Aujourd'hui, alors que nous pouvons enfin admettre que la première vague de la pandémie est terminée, quel a été, selon vous, le plus grand défi de ces derniers mois ?
Le premier défi était structurel et logistique et concernait les laboratoires : tous les chemins ont été modifiés, l'hôpital a été transformé, de nouveaux départements ont été créés, d'autres ont cessé de fonctionner. De toute évidence, il s'agissait de remodeler le fonctionnement de l'hôpital.
Le deuxième défi a été l'ouverture du nouveau centre de réanimation où je jouais au basket une semaine auparavant. Il a été construit avec un bloc opératoire intégré, une salle de stérilisation, un scanner et une technologie avancée.
Il a été créé dans un endroit séparé avec les procédures à définir, des plus petites aux plus complexes, et bien sûr la formation du personnel. Nous nous sommes retrouvés à devoir travailler avec des infirmières aux compétences minimales. Je dois admettre que j'avais une équipe fantastique, ils ont même créé des chats de flux pour aider les collègues. Je le répète, la formation du personnel a été un défi, nous avons utilisé le modèle gagnant mais avant tout, tout le monde était concerné. Cela signifiait mettre un patient d'une très grande complexité entre les mains d'un personnel ayant moins de compétences. Mais cela a fonctionné. Le personnel moins expérimenté a exprimé une volonté extraordinaire pour la formation et pour les études après les heures de travail.

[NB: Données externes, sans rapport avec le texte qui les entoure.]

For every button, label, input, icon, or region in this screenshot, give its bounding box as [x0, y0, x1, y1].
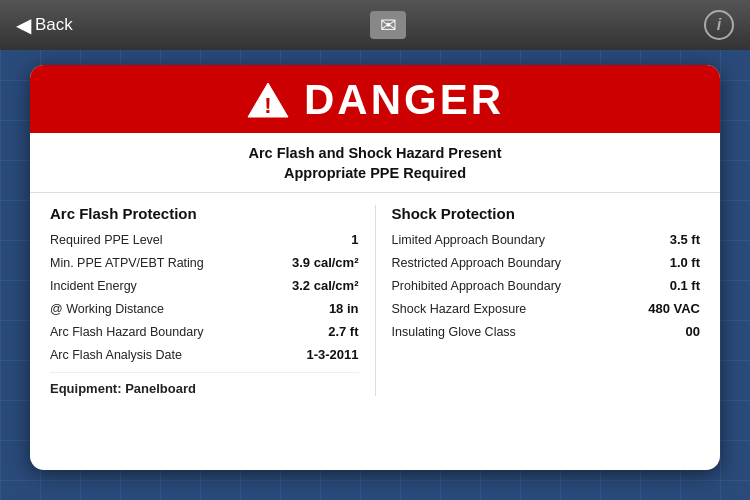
ppe-level-row: Required PPE Level 1 [50, 232, 359, 247]
working-distance-row: @ Working Distance 18 in [50, 301, 359, 316]
info-icon: i [717, 16, 721, 34]
arc-flash-column: Arc Flash Protection Required PPE Level … [50, 205, 376, 396]
restricted-approach-label: Restricted Approach Boundary [392, 256, 662, 270]
svg-text:!: ! [264, 93, 271, 118]
back-button[interactable]: ◀ Back [16, 15, 73, 35]
equipment-label: Equipment: [50, 381, 122, 396]
ppe-level-label: Required PPE Level [50, 233, 343, 247]
shock-hazard-value: 480 VAC [648, 301, 700, 316]
shock-hazard-row: Shock Hazard Exposure 480 VAC [392, 301, 701, 316]
email-button[interactable] [370, 11, 406, 39]
equipment-row: Equipment: Panelboard [50, 372, 359, 396]
equipment-value: Panelboard [125, 381, 196, 396]
working-distance-value: 18 in [329, 301, 359, 316]
info-button[interactable]: i [704, 10, 734, 40]
atpv-row: Min. PPE ATPV/EBT Rating 3.9 cal/cm² [50, 255, 359, 270]
back-label: Back [35, 15, 73, 35]
atpv-label: Min. PPE ATPV/EBT Rating [50, 256, 284, 270]
limited-approach-value: 3.5 ft [670, 232, 700, 247]
arc-flash-header: Arc Flash Protection [50, 205, 359, 222]
shock-hazard-label: Shock Hazard Exposure [392, 302, 641, 316]
prohibited-approach-value: 0.1 ft [670, 278, 700, 293]
prohibited-approach-row: Prohibited Approach Boundary 0.1 ft [392, 278, 701, 293]
analysis-date-row: Arc Flash Analysis Date 1-3-2011 [50, 347, 359, 362]
subtitle-line2: Appropriate PPE Required [46, 163, 704, 183]
analysis-date-value: 1-3-2011 [306, 347, 358, 362]
shock-protection-column: Shock Protection Limited Approach Bounda… [376, 205, 701, 396]
shock-protection-header: Shock Protection [392, 205, 701, 222]
restricted-approach-value: 1.0 ft [670, 255, 700, 270]
danger-header: ! DANGER [30, 65, 720, 133]
subtitle-line1: Arc Flash and Shock Hazard Present [46, 143, 704, 163]
incident-energy-label: Incident Energy [50, 279, 284, 293]
main-card: ! DANGER Arc Flash and Shock Hazard Pres… [30, 65, 720, 470]
limited-approach-label: Limited Approach Boundary [392, 233, 662, 247]
analysis-date-label: Arc Flash Analysis Date [50, 348, 298, 362]
insulating-glove-label: Insulating Glove Class [392, 325, 678, 339]
incident-energy-value: 3.2 cal/cm² [292, 278, 359, 293]
content-area: Arc Flash Protection Required PPE Level … [30, 193, 720, 408]
danger-text: DANGER [304, 79, 504, 121]
ppe-level-value: 1 [351, 232, 358, 247]
arc-flash-boundary-value: 2.7 ft [328, 324, 358, 339]
back-arrow-icon: ◀ [16, 15, 31, 35]
atpv-value: 3.9 cal/cm² [292, 255, 359, 270]
insulating-glove-row: Insulating Glove Class 00 [392, 324, 701, 339]
insulating-glove-value: 00 [686, 324, 700, 339]
top-nav-bar: ◀ Back i [0, 0, 750, 50]
incident-energy-row: Incident Energy 3.2 cal/cm² [50, 278, 359, 293]
arc-flash-boundary-row: Arc Flash Hazard Boundary 2.7 ft [50, 324, 359, 339]
limited-approach-row: Limited Approach Boundary 3.5 ft [392, 232, 701, 247]
restricted-approach-row: Restricted Approach Boundary 1.0 ft [392, 255, 701, 270]
subtitle-section: Arc Flash and Shock Hazard Present Appro… [30, 133, 720, 193]
warning-triangle-icon: ! [246, 81, 290, 119]
prohibited-approach-label: Prohibited Approach Boundary [392, 279, 662, 293]
working-distance-label: @ Working Distance [50, 302, 321, 316]
arc-flash-boundary-label: Arc Flash Hazard Boundary [50, 325, 320, 339]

Ensuite, il faut garder à l'esprit que nous avons dû utiliser tous les nouveaux appareils. C'est comme passer d'une Fiat 500 à une Ferrari - au début, il faut comprendre comment la conduire. Nous avons fait des vidéo-leçons avec les techniciens, nous avons aussi créé un chat où les vidéos étaient publiées pour que ceux qui n'étaient pas présents puissent être formés à distance. Quand je parle de formation, pratiquement je veux dire du samedi au lundi. Le samedi nous sommes allés mettre en place l'installation et le lundi nous avons accueilli 14 patients. En 2 jours, nous avons dû tout faire.
Maintenant, nous nous inquiétons du temps nécessaire à la reconversion de l'hôpital pour le remettre dans son état initial. Ce ne sera pas facile. Convertir un service COVID en un service non-COVID demande un engagement, des ressources et une série de procédures qui bloquent les unités opérationnelles pendant des jours. Assainir, mettre en quarantaine les appareils, stériliser tout le matériel, effectuer le prélèvement sur le personnel, attendre les résultats du prélèvement pour pouvoir l'absorber. En bref, il s'agit d'un engagement considérable.